The Barbarian - Only under contract in the WWE for three years, then bounced around for a while. Since 2001, he's been wrestling part time in the independent circuit and running a construction company in North Carolina.
Legion of Doom - They were one of the greatest Tag Teams in wrestling and lasted quite a while. Hawk died in 2003, and Animal still appears on the live shows every once in a while.
Mr. Fuji and the Orient Express - Mr. Fuji retired in 1996, which was two years after The Orient Express split up and disappeared.
Tito Santana - He was one of the mainstays of the old WWF guard, wrestling from 1979 to 1993. He's been doing independent shows ever since, even though he's 63 years old.
Haku - Still doing independent shows.
Bret Hart - Hart left the WWE after the Montreal Screwjob, but eventually came back. He's currently signed to the WWE Legends program (which is essentially a way to keep beloved wrestlers of the past on a payroll of some sort. McMahon probably got sick of all the negative press coming his way when one of the stars of yesteryear spiraled out of control in some way) and appears every once in a while.
Jim Neidhart - After he left the WWE, he's mostly been working for TNA. There's not much on him since 2009. He's not dead though.
Hercules - Died of heart disease in his sleep in 2004.
Paul Roma - Tried his hand at boxing after his wrestling career stalled out, but that didn't last long. He now runs a wrestling training school in Connecticut.
Kerry Von Erich - He was involved in a motorcycle accident in 1986 that badly damaged his right foot. Doctors tried to repair it, but Von Erich put too much pressure on it too soon after the operation and made it worse, which resulted in its amputation. Somehow, Von Erich was able to keep the fact that he had a prosthetic foot—going as far as to shower with his boots on—a secret and kept wrestling. He became addicted to pain killers, his marriage fell apart and he eventually killed himself following in the footsteps of two of his brothers.
Million Dollar Man Ted DiBiase - Still alive, signed to the WWE Legends program and occasionally appears on shows. He has two sons that have been signed to WWE at some point. One is now doing the independent circuit and the other retired due to knee problems.

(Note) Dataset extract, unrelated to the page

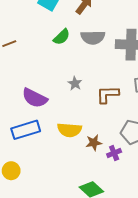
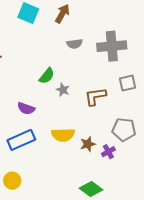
green semicircle: (62, 37) -> (47, 76), moved
gray semicircle: (93, 37) -> (75, 44), size x0.7
purple semicircle: (35, 98) -> (26, 108), size x0.7

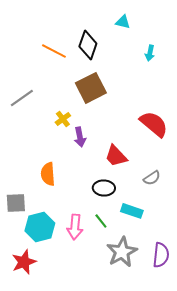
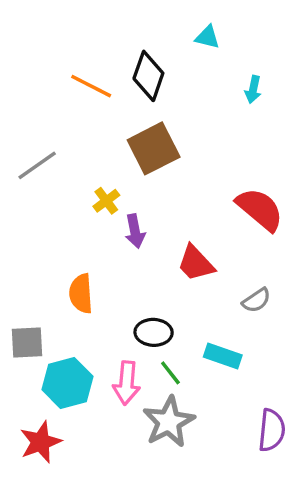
black ellipse: (104, 188) -> (154, 332), moved
gray star: (122, 252) -> (169, 422), moved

Jake "The Snake" Roberts - Was featured in the ultra-depressing documentary BEYOND THE MAT, gained too much weight and moved in with Diamond Dallas Page, whom Roberts trained and mentored during the early years of Page's career. Page got Roberts in much better shape through Yoga and helped him with his recovery from addiction. Roberts was diagnosed with muscular cancer below his knees, but has been fighting it. He was inducted into the WWE Hall of Fame this year.
Rick "The Model" Martel - Still alive, but not really doing anything that revolves around wrestling.
Earthquake - Started out as a sumo wrestler, switched to the WWE and had a pretty great career. He died of bladder cancer in 2006.
The WWE app wasn't enough for me to go back to, and I've still never watched a live Pay-Per-View event. I probably never will. But I'll always have a bit of a soft spot for the squared circle, the Hell in a Cell, the Tables, Ladders and Chairs matches and everything else that goes on in the Vince McMahon empire.

I just don't want to actually watch any of it.